On Tuesday, the company launched its Hunyuan3D-2.0 model which can turn text or images into 3D graphics. In February, Tencent had unveiled Turbo S, an AI model designed to answer user queries as quickly as possible.
Tencent said that AI is driving improvements across various products inside the company.
Tencent said its marketing services business growth has been driven by “robust” advertiser demand as well as “ongoing enhancement of our AI-powered advertising infrastructure.” Tencent’s AI models allow it to serve uses with “more relevant ad recommendations,” the company said.
Meanwhile, AI cloud revenue approximately doubled year-on-year in 2024, Tencent said, though it declined to give a specific sales number.
Tencent’s cloud computing business is housed under its fintech and business service division, which posted 3% year-on-year growth in the fourth quarter to 56.1 billion yuan.
However, Tencent said that increasing use of graphics processing units for internal uses has “limited” the amount of the chips that are available for external clients and therefore has held back cloud services revenue growth too.
GPUs are key semiconductors required for the training and use of AI applications.
Tencent said that, starting from the fourth quarter, it has “stepped up” purchases of GPUs and it expects “accelerated revenue” for cloud services as a result.
Spending ramps up
Tencent’s AI focus has come with increased spending, with the company’s capital expenditure of 2024 totaling 76.8 billion yuan — more than tripling from 23.89 billion in 2023. Tencent said some of this spending went toward servers and graphics processing units.
Tencent said it has re-organized teams and that the increased investments will boost growth.
“Starting a few months ago, we have reorganised our AI teams to sharpen focus on both fast product innovation and deep model research, increased our AI-related capital expenditures, and increased our R&D and marketing efforts for our AI-native products,” Tencent said in its earnings statement.
“We believe these stepped-up investments will generate ongoing returns via uplifting productivity in our advertising business and longevity of our games, as well as longer term value from accelerated consumer usage of our AI applications and enterprise adoption of our AI services.”
Investors are still watching out for how Tencent plans to monetize its AI investments, particularly on its consumer-facing products, like WeChat.
On that front Tencent is working with its own AI models, as well as with those of its rivals. The company has its in-house AI chatbot called Yuanbao, which is based on its own Hunyuan foundational model as well as DeepSeek’s R1. Tencent has also sought to integrate DeepSeek’s technology across some of its other products, including WeChat’s search features in China.

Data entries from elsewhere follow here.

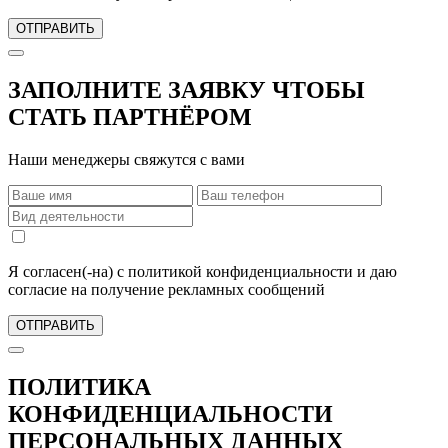
ОТПРАВИТЬ
ЗАПОЛНИТЕ ЗАЯВКУ ЧТОБЫ
СТАТЬ ПАРТНЁРОМ
Наши менеджеры свяжутся с вами
Я согласен(-на) с политикой конфиденциальности и даю
согласие на получение рекламных сообщений
ОТПРАВИТЬ
ПОЛИТИКА
КОНФИДЕНЦИАЛЬНОСТИ
ПЕРСОНАЛЬНЫХ ДАННЫХ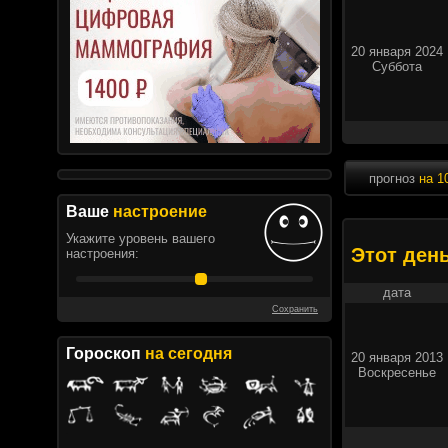
20 января 2024
Суббота
прогноз
на 1
Ваше
настроение
Укажите уровень вашего
Этот ден
настроения:
дата
Сохранить
Гороскоп
на сегодня
20 января 2013
Воскресенье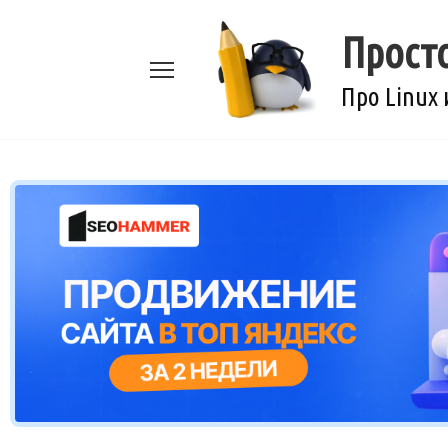
Перейти
к
Прост
содержанию
Про Linux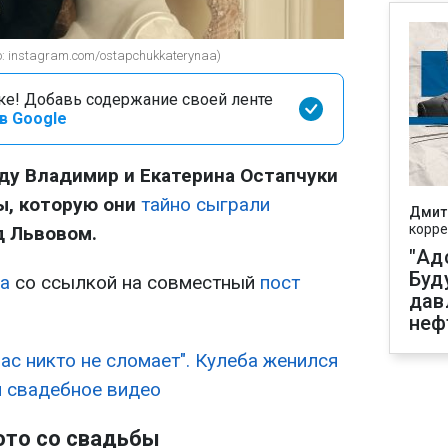
 instagram.com/ostapchukkaterynaa)
оке! Добавь содержание своей ленте
в Google
ду Владимир и Екатерина Остапчуки
ы, которую они
тайно сыграли
Дмит
корре
д Львовом.
"Ад
Буд
а
со ссылкой на совместный
пост
дав
неф
ас никто не сломает". Кулеба женился
л свадебное видео
ото со свадьбы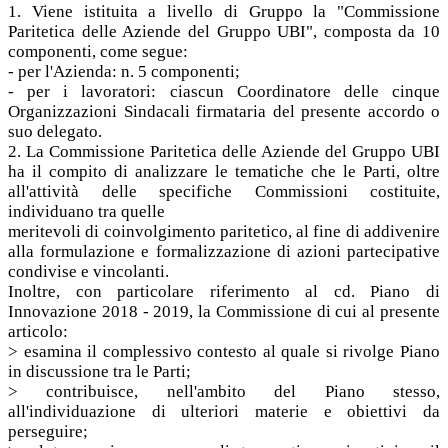
1. Viene istituita a livello di Gruppo la "Commissione
Paritetica delle Aziende del Gruppo UBI", composta da 10
componenti, come segue:
- per l'Azienda: n. 5 componenti;
- per i lavoratori: ciascun Coordinatore delle cinque
Organizzazioni Sindacali firmataria del presente accordo o
suo delegato.
2. La Commissione Paritetica delle Aziende del Gruppo UBI
ha il compito di analizzare le tematiche che le Parti, oltre
all'attività delle specifiche Commissioni costituite,
individuano tra quelle
meritevoli di coinvolgimento paritetico, al fine di addivenire
alla formulazione e formalizzazione di azioni partecipative
condivise e vincolanti.
Inoltre, con particolare riferimento al cd. Piano di
Innovazione 2018 - 2019, la Commissione di cui al presente
articolo:
> esamina il complessivo contesto al quale si rivolge Piano
in discussione tra le Parti;
> contribuisce, nell'ambito del Piano stesso,
all'individuazione di ulteriori materie e obiettivi da
perseguire;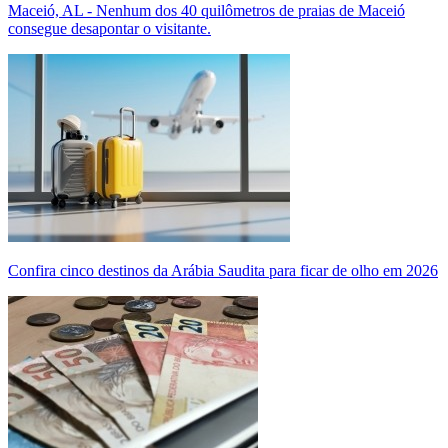
Maceió, AL - Nenhum dos 40 quilômetros de praias de Maceió
consegue desapontar o visitante.
Confira cinco destinos da Arábia Saudita para ficar de olho em 2026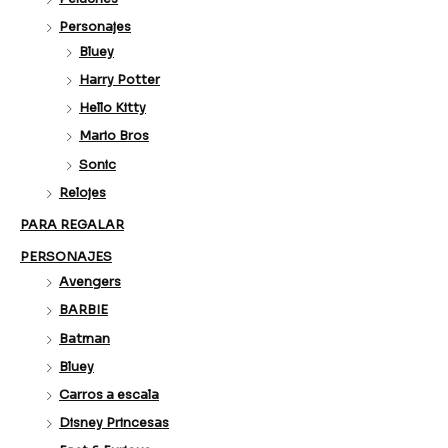
Personajes
Bluey
Harry Potter
Hello Kitty
Mario Bros
Sonic
Relojes
PARA REGALAR
PERSONAJES
Avengers
BARBIE
Batman
Bluey
Carros a escala
Disney Princesas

Tencent said during an earnings call that it has deployed AI internally but is “prepared for breakout growth in consumer AI interactions” with products such as Yuanbao and WeChat.
Revenue from search in Weixin, the name of WeChat for China-based users, more than doubled year-on-year in the December quarter, Tencent said.
The Shenzhen-headquartered firm’s AI push is emblematic of the current state of competition among China’s tech giants, which has been spurred on by startup DeepSeek and its highly efficient artificial intelligence model that was released earlier this year.
AI updates have been released thick and fast from companies including Alibaba and Baidu.
Last week, Alibaba launched a new version of its AI assistant app that will be powered by its own Qwen AI reasoning model. Baidu on Sunday released two new models including a new reasoning model.